1 September 2013
As children around the world prepare to go back to school this fall, the United Nations Relief and Works Agency (UNRWA) regrets to announce that over half of its schools in Syria have closed, affecting nearly two thirds of Palestine refugee students there.
UNRWA Spokesperson Chris Gunness said: “Whether because of damage to buildings or because of the overall insecurity, nearly two thirds of our students in Syria will not be able to return to their schools this fall. This means nearly 45,000 children have had their education disrupted, making it even harder for them to maintain a sense of continuity in a situation that is already indescribably difficult.”

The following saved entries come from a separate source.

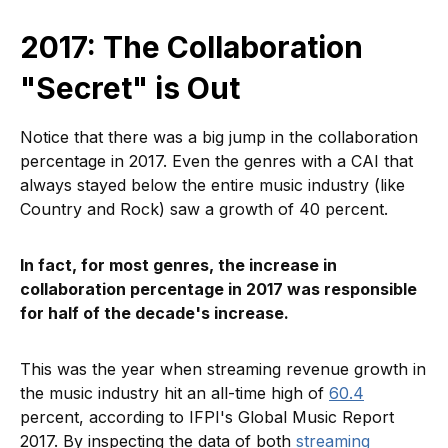
2017: The Collaboration
"Secret" is Out
Notice that there was a big jump in the collaboration
percentage in 2017. Even the genres with a CAI that
always stayed below the entire music industry (like
Country and Rock) saw a growth of 40 percent.
In fact, for most genres, the increase in
collaboration percentage in 2017 was responsible
for half of the decade's increase.
This was the year when streaming revenue growth in
the music industry hit an all-time high of
60.4
percent, according to IFPI's Global Music Report
2017. By inspecting the data of both
streaming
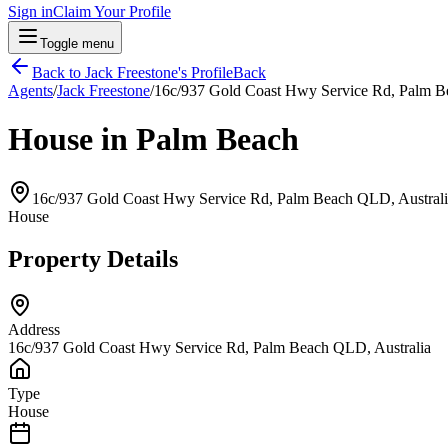
Sign in
Claim Your Profile
Toggle menu
Back to
Jack Freestone
's Profile
Back
Agents
/
Jack Freestone
/
16c/937 Gold Coast Hwy Service Rd, Palm B
House in Palm Beach
16c/937 Gold Coast Hwy Service Rd, Palm Beach QLD, Australi
House
Property Details
Address
16c/937 Gold Coast Hwy Service Rd, Palm Beach QLD, Australia
Type
House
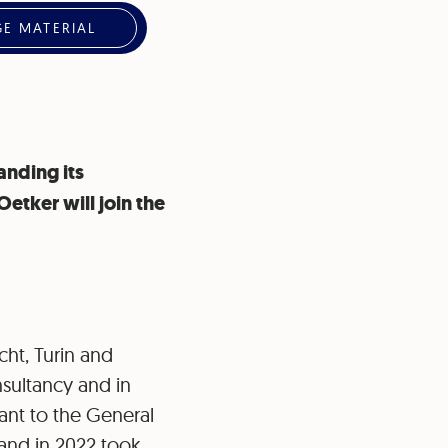
E MATERIAL
anding its
etker will join the
cht, Turin and
nsultancy and in
ant to the General
and in 2022 took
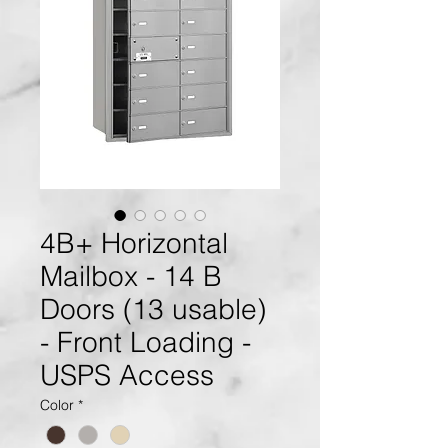
4B+ Horizontal
Mailbox - 14 B
Doors (13 usable)
- Front Loading -
USPS Access
Color
*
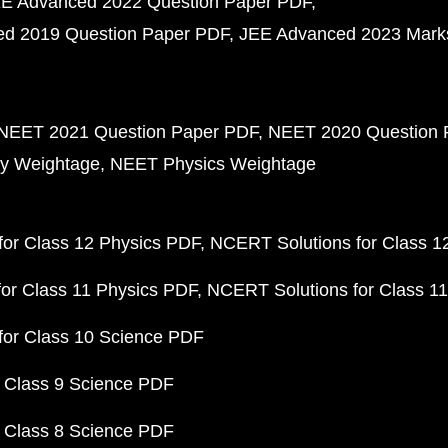
E Advanced 2022 Question Paper PDF
d 2019 Question Paper PDF
JEE Advanced 2023 Mark
NEET 2021 Question Paper PDF
NEET 2020 Question 
y Weightage
NEET Physics Weightage
or Class 12 Physics PDF
NCERT Solutions for Class 1
or Class 11 Physics PDF
NCERT Solutions for Class 1
for Class 10 Science PDF
 Class 9 Science PDF
 Class 8 Science PDF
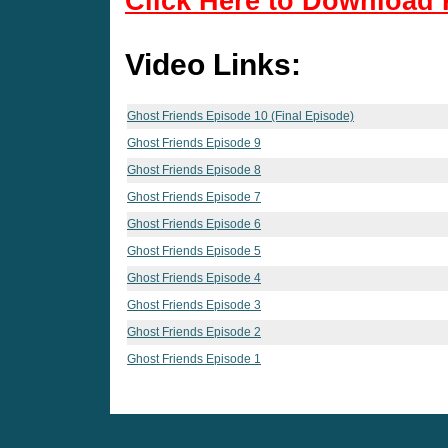
Click Here to Download 
Video Links:
Ghost Friends Episode 10 (Final Episode)
Ghost Friends Episode 9
Ghost Friends Episode 8
Ghost Friends Episode 7
Ghost Friends Episode 6
Ghost Friends Episode 5
Ghost Friends Episode 4
Ghost Friends Episode 3
Ghost Friends Episode 2
Ghost Friends Episode 1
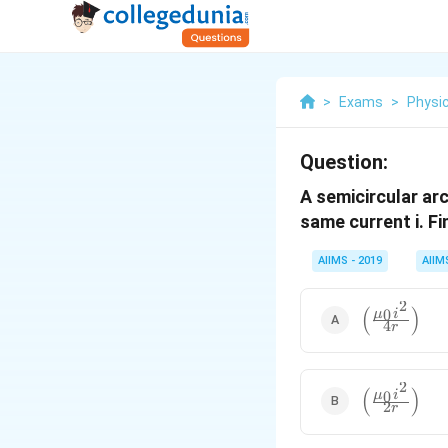
>
Exams
>
Physi
Question:
A semicircular arc
same current i. Fi
AIIMS - 2019
AIIM
2
(
)
\left(\frac
0
μ
i
4
r
{4r}\right)
2
(
)
\left(\frac
0
μ
i
2
r
{2r}\right)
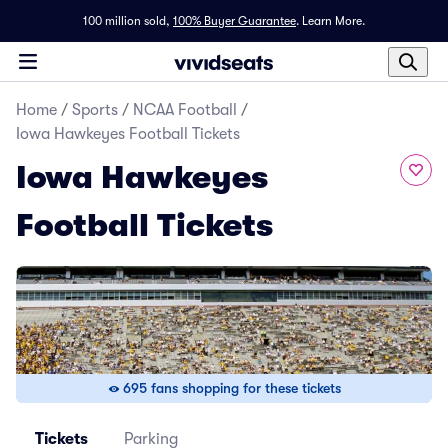
100 million sold,
100% Buyer Guarantee
.
Learn More.
Home
/
Sports
/
NCAA Football
/
Iowa Hawkeyes Football Tickets
Iowa Hawkeyes
Football Tickets
695 fans shopping for these tickets
Tickets
Parking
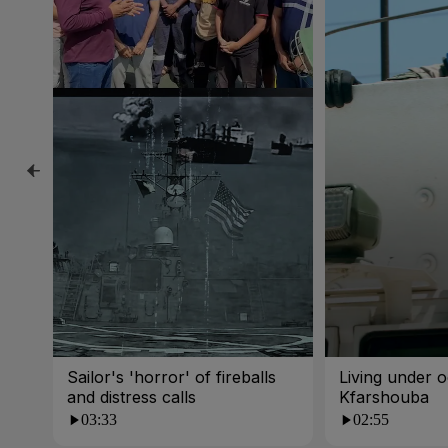
Sailor's 'horror' of fireballs
Living under o
and distress calls
Kfarshouba
03:33
02:55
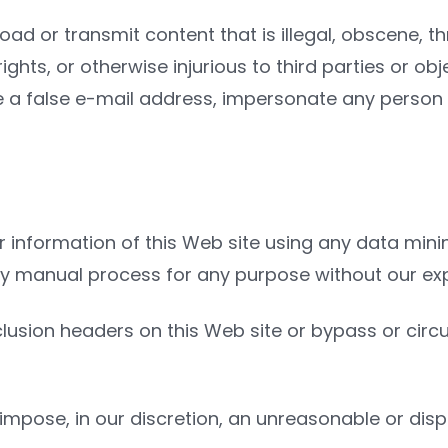
ad or transmit content that is illegal, obscene, t
 rights, or otherwise injurious to third parties or 
 a false e-mail address, impersonate any person o
 information of this Web site using any data minin
ny manual process for any purpose without our exp
t exclusion headers on this Web site or bypass or 
 impose, in our discretion, an unreasonable or dis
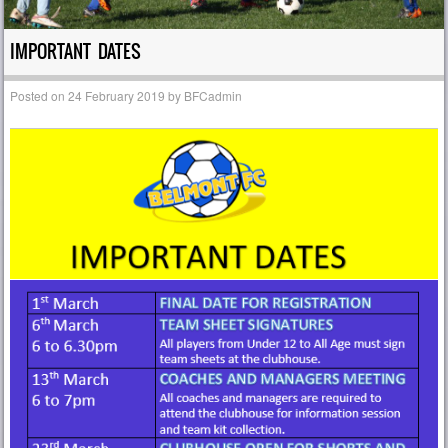
IMPORTANT DATES
Posted on
24 February 2019
by
BFCadmin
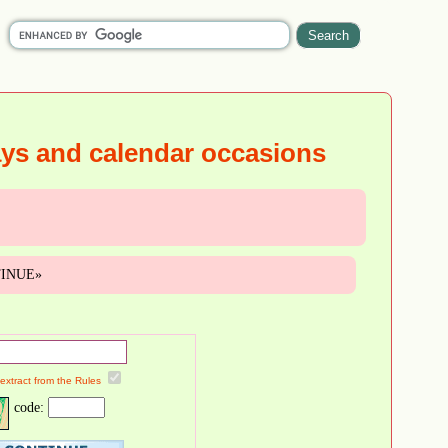
ays and calendar occasions
NTINUE»
 extract from the Rules
code:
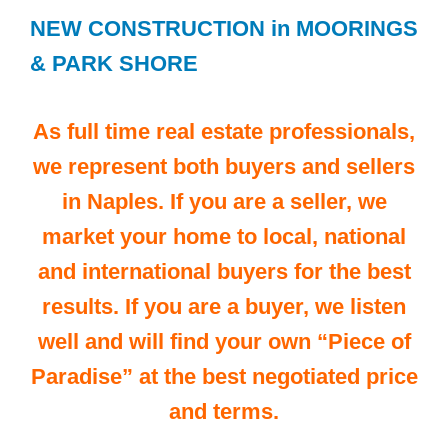
NEW CONSTRUCTION in MOORINGS
& PARK SHORE
As full time real estate professionals,
we represent both buyers and sellers
in Naples. If you are a seller, we
market your home to local, national
and international buyers for the best
results. If you are a buyer, we listen
well and will find your own “Piece of
Paradise” at the best negotiated price
and terms.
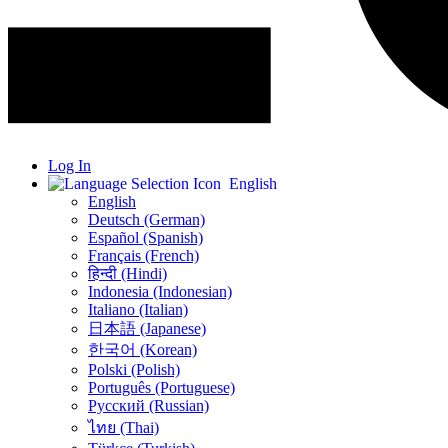
Log In
English
English
Deutsch (German)
Español (Spanish)
Français (French)
हिन्दी (Hindi)
Indonesia (Indonesian)
Italiano (Italian)
日本語 (Japanese)
한국어 (Korean)
Polski (Polish)
Português (Portuguese)
Русский (Russian)
ไทย (Thai)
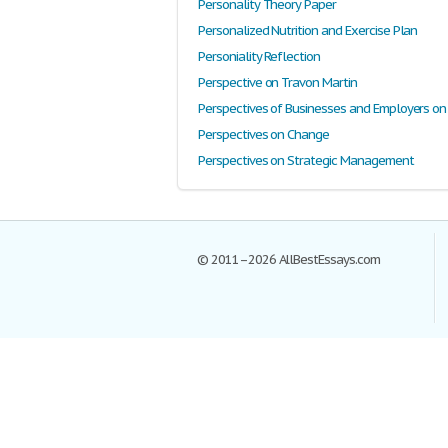
Personality Theory Paper
Personalized Nutrition and Exercise Plan
Personiality Reflection
Perspective on Travon Martin
Perspectives on Change
Perspectives on Strategic Management
© 2011–2026 AllBestEssays.com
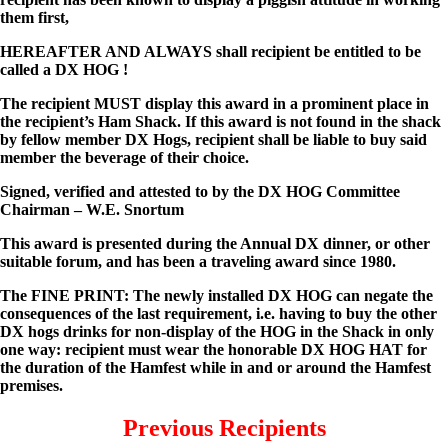
them first,
HEREAFTER AND ALWAYS shall recipient be entitled to be
called a DX HOG !
The recipient MUST display this award in a prominent place in
the recipient’s Ham Shack. If this award is not found in the shack
by fellow member DX Hogs, recipient shall be liable to buy said
member the beverage of their choice.
Signed, verified and attested to by the DX HOG Committee
Chairman – W.E. Snortum
This award is presented during the Annual DX dinner, or other
suitable forum, and has been a traveling award since 1980.
The FINE PRINT: The newly installed DX HOG can negate the
consequences of the last requirement, i.e. having to buy the other
DX hogs drinks for non-display of the HOG in the Shack in only
one way: recipient must wear the honorable DX HOG HAT for
the duration of the Hamfest while in and or around the Hamfest
premises.
Previous Recipients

Of the Agency’s 118 schools in Syria, only 49 will reopen for the 2013/14 school year. The Ministry of Education has enabled UNRWA to use 41 additional schools to help address the needs of Palestine refugee students. Other efforts to reach out to students have included the development of distance-learning materials, the delivery of TV-broadcast lessons through the UNRWA TV Channel and an increase in the number of school counsellors providing psychosocial support, but the fact remains that the doors of 69 UNRWA schools have closed.
Dr Caroline Pontefract, UNRWA Director of Education, said: “The situation in Syria is a great challenge, but it has only increased the importance of ensuring that Palestine refugees have access to high-quality and continued education. We are committed to working with host governments and other partners to make sure that we can assist Palestine refugee students and minimize major disruptions to their education.”
The effects of the conflict in Syria are being felt around the region, as thousands have fled to neighbouring countries. Around 50,000 Palestine refugees from Syria are now in Lebanon, but only 35 per cent of students have enrolled in school. In Jordan, the vast majority live in abject poverty, unable to afford even basic food items. In both cases, the influx puts greater strain on UNRWA resources.
In the West Bank, access to education continues to be threatened by demolitions and restrictive policies. Students in Gaza, where high demand means that 93 per cent of UNRWA schools already operate double shifts, struggle with poverty, emotional distress and conflict. The emergency situations throughout all five of the Agency’s fields make it particularly urgent for UNRWA to continue ensuring education services for children. Particularly in such times, education is a vital investment in the human development of Palestine refugees.
UNRWA is a United Nations agency established by the General Assembly in 1949 and is mandated to provide assistance and protection to a population of some 5 million registered Palestine refugees. Its mission is to help Palestine refugees in Jordan, Lebanon, Syria, West Bank and the Gaza Strip to achieve their full potential in human development, pending a just solution to their plight. UNRWA’s services encompass education, health care, relief and social services, camp infrastructure and improvement, and microfinance.
Financial support to UNRWA has not kept pace with an increased demand for services caused by growing numbers of registered refugees, expanding need, and deepening poverty. As a result, the Agency's General Fund (GF), supporting UNRWA’s core activities and 97 per cent reliant on voluntary contributions, has begun each year with a large projected deficit. Currently the deficit stands at US$ 54.3 million.